Three problems. Cascades fire — any row with a foreign key to the deleted countries either gets cascade-deleted (data loss) or blocks the delete (restrict). IDs change — even if you specify the IDs in `COUNTRIES`, the delete + insert breaks every external reference (cached queries, log lines, support tickets). It's not race-safe — a concurrent request between the delete and the create sees zero countries.

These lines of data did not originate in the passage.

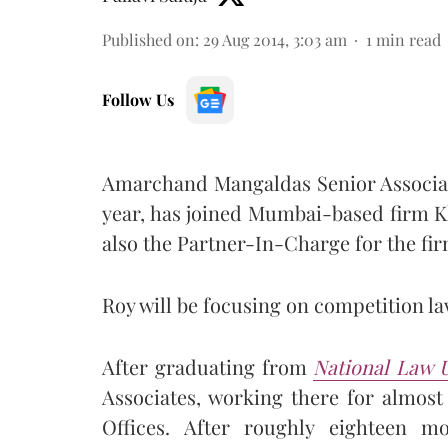
Published on
:
29 Aug 2014, 3:03 am
1
min read
Follow Us
Amarchand Mangaldas Senior Associate
year, has joined Mumbai-based firm K
also the Partner-In-Charge for the firm
Roy will be focusing on competition la
After graduating from
National Law U
Associates, working there for almos
Offices. After roughly eighteen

`upsert` is one statement per row, idempotent and race-safe; the per-row overhead is fine because reference-data seeds are by definition small.

---

## Bootstrap vs dev vs demo

A grown codebase has three flavours of seed data and they want to be separately invokable:

* **Bootstrap** — always-on. The admin user, the default org, currencies, plans, feature flags. Runs in every environment including production. Must be idempotent. Small (<1,000 rows).
* **Dev** — devbox-only. Fixtures for local development: 50 fake users, a hundred orders, a couple of orgs with their own users. Should never run against production. Idempotent so re-running the script doesn't multiply rows by N.
* **Demo** — for sales / marketing / customer trials. A polished dataset: realistic-looking names, a curated set of orders, products with hero images. Lives in a staging or trial environment. Idempotent.

Two patterns that work — pick one and stick with it.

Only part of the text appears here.